It happens every time: Republicans and Democrats get into a standoff over the federal budget, and their best plan for wriggling out of it is to nickel-and-dime people on Social Security and Medicare.
The worst zombie in this package, a terrible idea that simply won’t die, is the “chained CPI.” This is a version of the consumer price index that purportedly yields a more “accurate” reading of inflation, which is supposed to be virtuous because Social Security recipients get a cost-of-living increase every year based on inflation.
The chained CPI has risen to walk among us again in the muttering and jawboning around the government shutdown/debt limit standoff and the search for an exit. We’re hearing again about a “grand bargain” on the government deficit -- never mind that the deficit is falling, not rising -- that would trade, say, cuts in Social Security and Medicare and some kind of tax reform for an end to the government shutdown and an increase in the debt limit.
In other words, the average person gets a kick in the slats, and the politicians in Washington get to deliver it. That’s some bargain.
First, its vaunted accuracy is a myth. An index like the CPI can’t be judged more or less accurate, because it measures only what it’s defined to measure. Does the market basket measured by the CPI accurately define what people spend money on? Yes, if they spend money on what’s in the basket. And we know that retirees don’t spend money the same way as young or middle-aged families; they spend disproportionately more on healthcare and housing.
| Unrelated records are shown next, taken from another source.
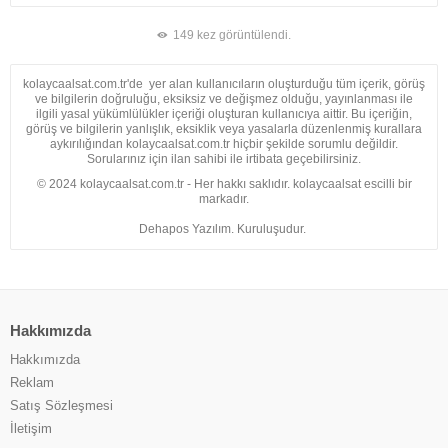
149 kez görüntülendi.
kolaycaalsat.com.tr'de yer alan kullanıcıların oluşturduğu tüm içerik, görüş
ve bilgilerin doğruluğu, eksiksiz ve değişmez olduğu, yayınlanması ile
ilgili yasal yükümlülükler içeriği oluşturan kullanıcıya aittir. Bu içeriğin,
görüş ve bilgilerin yanlışlık, eksiklik veya yasalarla düzenlenmiş kurallara
aykırılığından kolaycaalsat.com.tr hiçbir şekilde sorumlu değildir.
Sorularınız için ilan sahibi ile irtibata geçebilirsiniz.
© 2024 kolaycaalsat.com.tr - Her hakkı saklıdır. kolaycaalsat escilli bir
markadır.
Dehapos Yazılım. Kuruluşudur.
Hakkımızda
Hakkımızda
Reklam
Satış Sözleşmesi
İletişim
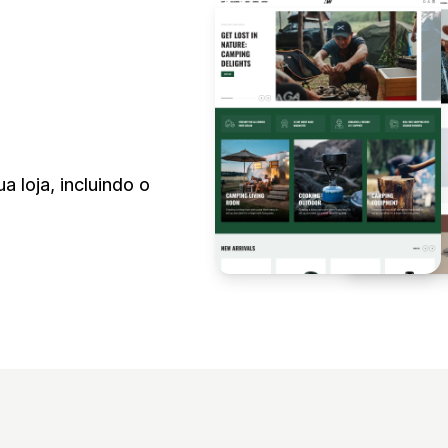
 loja, incluindo o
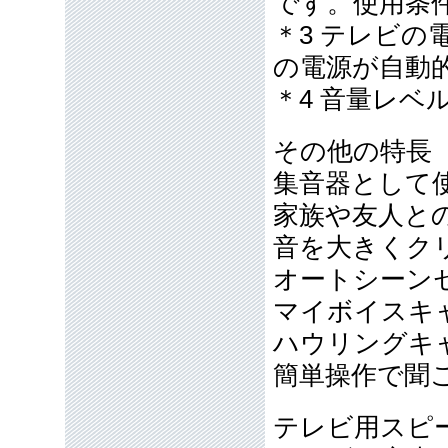
です。使用条
＊3 テレビの
の電源が自動
＊4 音量レベ
その他の特長
集音器として
家族や友人と
音を大きくク
オートシーン
マイボイスキ
ハウリングキ
簡単操作で聞
テレビ用スピ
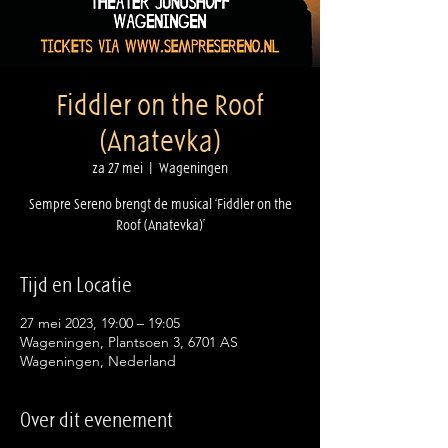
Fiddler on the Roof
(Anatevka)
za 27 mei
  |  
Wageningen
Sempre Sereno brengt de musical ‘Fiddler on the
Tijd en Locatie
27 mei 2023, 19:00 – 19:05
Wageningen, Plantsoen 3, 6701 AS
Wageningen, Nederland
Over dit evenement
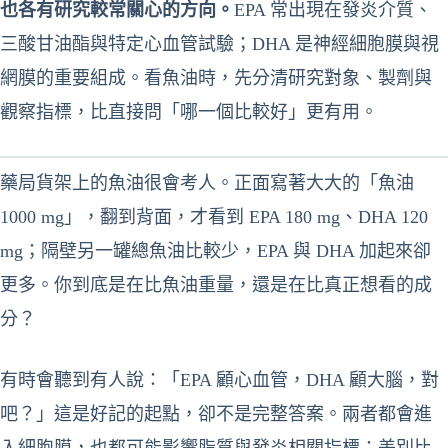
也各有研究較常關心的方向。
EPA 常出現在發炎介質、
三酸甘油酯與特定心血管試驗；DHA 是神經細胞膜與視
網膜的重要組成。看魚油時，先分清研究對象、製劑與
觀察指標，比直接問「哪一個比較好」更有用。
藥局貨架上的魚油很會考人。正面寫著大大的「魚油
1000 mg」，翻到背面，才看到 EPA 180 mg、DHA 120
mg；隔壁另一罐總魚油比較少，EPA 與 DHA 加起來卻
更多。你到底是在比魚油重量，還是在比真正想看的成
分？
有時會聽到有人說：「EPA 顧心血管，DHA 顧大腦，對
吧？」這是好記的起點，卻不是完整答案。兩者都會進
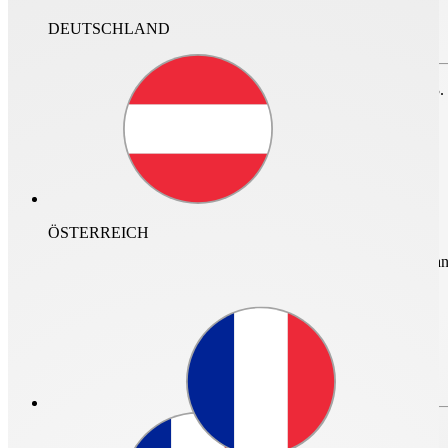
DEUTSCHLAND
Zum Speichern des Projektes bitte anmelden oder
registrieren.
nur im Archiv suchen
Für den Login ist ein neuer Helios Account erforderlich. Vor dem 23.
nicht mehr gültig.
ÖSTERREICH
mehr Infos und Zugan
Login
0
Login
Passwort vergessen?
Passwort vergessen?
The agency that produces the inflation index recognized that elderly consumers are a special case by developing an experimental index, known as the CPI-E, for those 62 and older.
What really makes the chained CPI attractive to budget cutters is that it consistently comes in lower than the traditional CPI. For retirees, the gap builds over time; after 30 years, benefits would be 10% lower than under the traditional CPI. The CPI-E, however, rises slightly faster than the traditional index. That’s why you never hear pundits praising it for its “accuracy.”
The chained CPI also involves another nasty shock for average Americans. For the sake of fairness, using it as the Social Security cost of living measure would mean using it for other government calculations indexed to inflation, such as income tax brackets.
What would that mean? Well, according to the Tax Policy Center, it would hit low-income taxpayers especially hard. Someone earning $30,000 to $40,000 would get whacked three times as hard, measured by the tax increase as a share of total income, as someone earning more than $1 million.
Social Security advocates have always considered President Obama to be a little squishy when it comes to resisting Republican efforts to cut Social Security and Medicare and hit the middle class with higher taxes. Thus far, Democrats in Congress have held the line.
But every crisis brings yet another effort to preserve the prerogatives of the wealthy and take the cost out of middle- and working-class hides. On this occasion, when the costs of the shutdown have fallen on Head Start children, medical patients and middle-class workers, to slice away another portion of their safety net would be a truly unspeakable act.